══ SOURCE INFORMATION ══
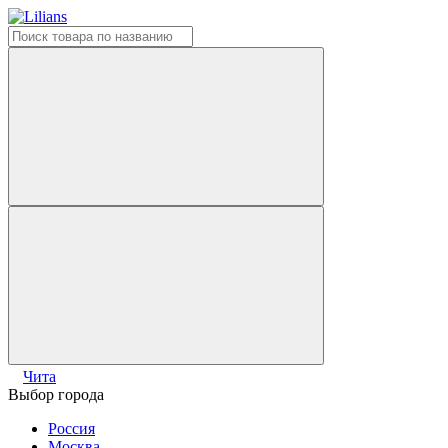
Чита
Выбор города
Россия
Москва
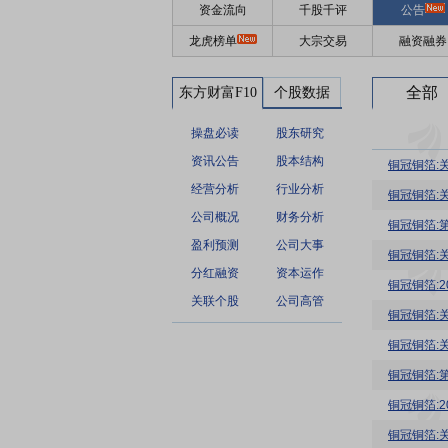
资金流向
千股千评
公告
龙虎榜单
大宗交易
融资融券
全部
东方财富F10
个股数据
操盘必读
股东研究
资讯公告
股本结构
铜冠铜箔:
经营分析
行业分析
铜冠铜箔:
公司概况
财务分析
铜冠铜箔:
盈利预测
公司大事
铜冠铜箔:
分红融资
资本运作
铜冠铜箔:
关联个股
公司高管
铜冠铜箔:
铜冠铜箔:
铜冠铜箔:
铜冠铜箔:
铜冠铜箔:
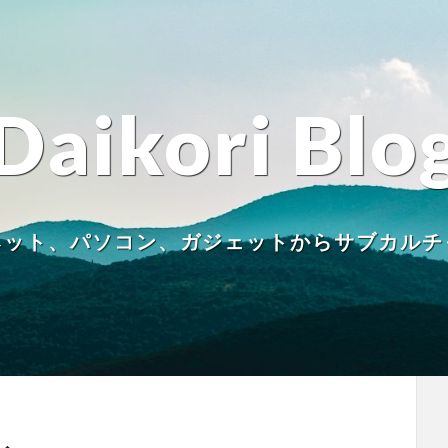
Daikori Blo
ネット、パソコン、ガジェットからサブカルチ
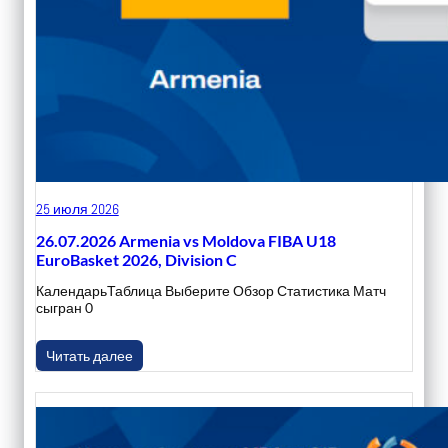
25 июля 2026
26.07.2026 Armenia vs Moldova FIBA U18
EuroBasket 2026, Division C
КалендарьТаблица Выберите Обзор Статистика Матч
сыгран 0
Читать далее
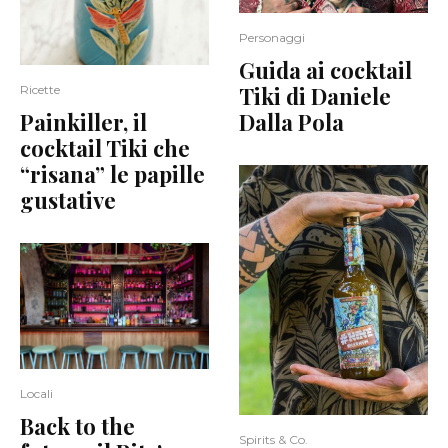
Personaggi
Guida ai cocktail
Tiki di Daniele
Ricette
Painkiller, il
Dalla Pola
cocktail Tiki che
“risana” le papille
gustative
Locali
Back to the
Spirits & Co.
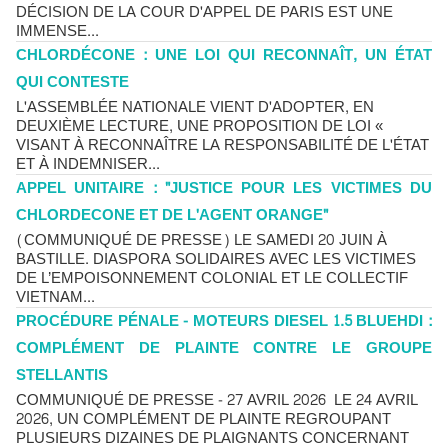
DÉCISION DE LA COUR D'APPEL DE PARIS EST UNE
IMMENSE...
CHLORDÉCONE : UNE LOI QUI RECONNAÎT, UN ÉTAT
QUI CONTESTE
L'ASSEMBLÉE NATIONALE VIENT D'ADOPTER, EN
DEUXIÈME LECTURE, UNE PROPOSITION DE LOI «
VISANT À RECONNAÎTRE LA RESPONSABILITÉ DE L'ÉTAT
ET À INDEMNISER...
APPEL UNITAIRE : "JUSTICE POUR LES VICTIMES DU
CHLORDECONE ET DE L'AGENT ORANGE"
(COMMUNIQUÉ DE PRESSE) LE SAMEDI 20 JUIN À
BASTILLE. DIASPORA SOLIDAIRES AVEC LES VICTIMES
DE L’EMPOISONNEMENT COLONIAL ET LE COLLECTIF
VIETNAM...
PROCÉDURE PÉNALE - MOTEURS DIESEL 1.5 BLUEHDI :
COMPLÉMENT DE PLAINTE CONTRE LE GROUPE
STELLANTIS
COMMUNIQUÉ DE PRESSE - 27 AVRIL 2026 LE 24 AVRIL
2026, UN COMPLÉMENT DE PLAINTE REGROUPANT
PLUSIEURS DIZAINES DE PLAIGNANTS CONCERNANT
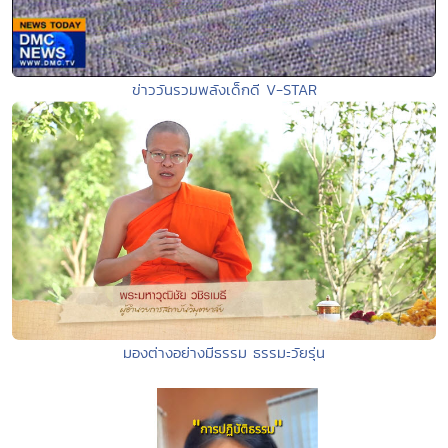
ข่าววันรวมพลังเด็กดี V-STAR
มองต่างอย่างมีธรรม ธรรมะวัยรุ่น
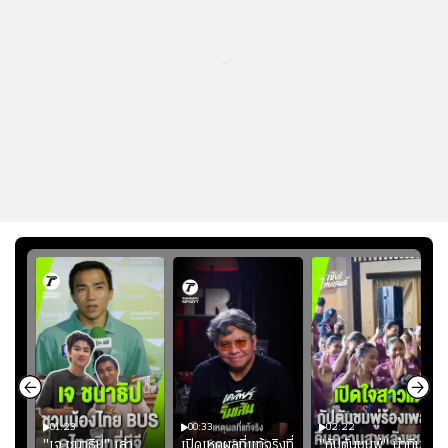
...
01:23
00:33
02:22
"เจ ชนาธิป" เล่า
เปิดเหตุผลที่แท้จริงที่
"กัปตันชมพู่" นำทีม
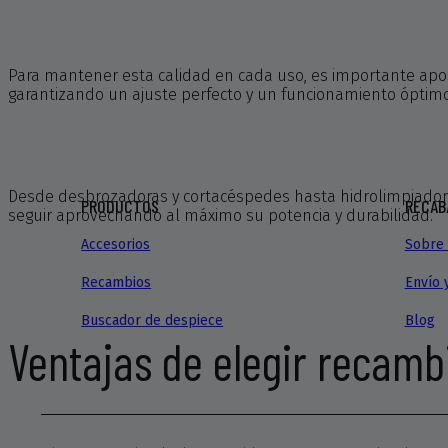
Para mantener esta calidad en cada uso, es importante apos
garantizando un ajuste perfecto y un funcionamiento óptimo
Desde desbrozadoras y cortacéspedes hasta hidrolimpiadora
PRODUCTOS
RECAB
seguir aprovechando al máximo su potencia y durabilidad.
Accesorios
Sobre 
Recambios
Envío 
Buscador de despiece
Blog
Ventajas de elegir recamb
═══
WHAT IS EXPECTED: What is needed is each line of the entries that contains the word "COMMUNIQUÉ".

EXERCISE OUTPUT:
(COMMUNIQUÉ DE PRESSE) LE SAMEDI 20 JUIN À
COMMUNIQUÉ DE PRESSE - 27 AVRIL 2026 LE 24 AVRIL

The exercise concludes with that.